Julia Hayes and Michael Barry published a new prostate cancer screening evidence review paper at JAMA. This is one of the (admittedly few) areas of clinical research I follow fairly closely. So, I feel some obligation to post about the paper. On the other hand, I’ve got some job lock posts and other work to attend to. So, I’ll make this brief.
The literature review updates prior ones found here and here (possibly gated). Though it is primarily a review of studies of prostate cancer screening, it also briefly covers some recent treatment, adverse effects, and statistical (simulation) modeling literature.
Here’s the abstract by Hayes and Barry:
Importance: Prostate cancer screening with the prostate-specific antigen test remains controversial.
Objective: To review evidence from randomized trials and related modeling studies examining the effect of PSA screening vs no screening on prostate cancer–specific mortality and to suggest an approach balancing potential benefits and harms.
Evidence Acquisition: MEDLINE, EMBASE, and the Cochrane Register of Controlled Trials were searched from January 1, 2010, to April 3, 2013, for PSA screening trials to update a previous systematic review. Another search was performed in EMBASE and MEDLINE to identify modeling studies extending the results of the 2 large randomized trials identified. The American Heart Association Evidence-Based Scoring System was used to rate level of evidence.
Results: Two trials—the Prostate, Lung, Colorectal and Ovarian (PLCO) screening trial and the European Randomized Study of Screening for Prostate Cancer (ERSPC)—dominate the evidence regarding PSA screening. The former trial demonstrated an increase in cancer incidence in the screening group (relative risk [RR], 1.12; 95% CI, 1.07-1.17) but no cancer-specific mortality benefit to PSA screening after 13-year follow-up (RR, 1.09; 95% CI, 0.87-1.36). The ERSPC demonstrated an increase in cancer incidence with screening (RR, 1.63; 95% CI, 1.57-1.69) and an improvement in the risk of prostate cancer–specific death after 11 years (RR, 0.79; 95% CI, 0.68-0.91). The ERSPC documented that 37 additional men needed to receive a diagnosis through screening for every 1 fewer prostate cancer death after 11 years of follow-up among men aged 55 to 69 years (level B evidence for prostate cancer mortality reduction). Harms associated with screening include false-positive results and complications of biopsy and treatment. Modeling studies suggest that this high ratio of additional men receiving diagnoses to prostate cancer deaths prevented will decrease during a longer follow-up (level B evidence).

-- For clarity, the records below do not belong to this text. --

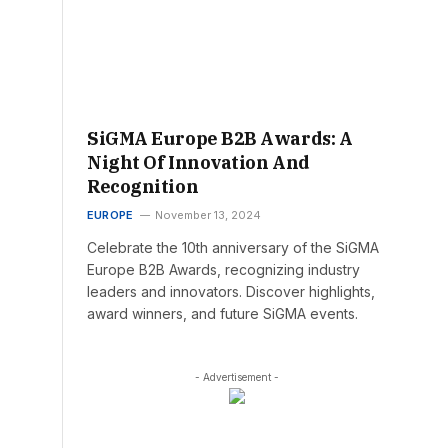
SiGMA Europe B2B Awards: A
Night Of Innovation And
Recognition
EUROPE
November 13, 2024
Celebrate the 10th anniversary of the SiGMA
Europe B2B Awards, recognizing industry
leaders and innovators. Discover highlights,
award winners, and future SiGMA events.
- Advertisement -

Conclusions and Relevance: Available evidence favors clinician discussion of the pros and cons of PSA screening with average-risk men aged 55 to 69 years. Only men who express a definite preference for screening should have PSA testing. Other strategies to mitigate the potential harms of screening include considering biennial screening, a higher PSA threshold for biopsy, and conservative therapy for men receiving a new diagnosis of prostate cancer.
I’ve already blogged about many of the studies and related papers referenced above and in the literature review, as well as some that are not. You’ll find it all under the prostate cancer tag.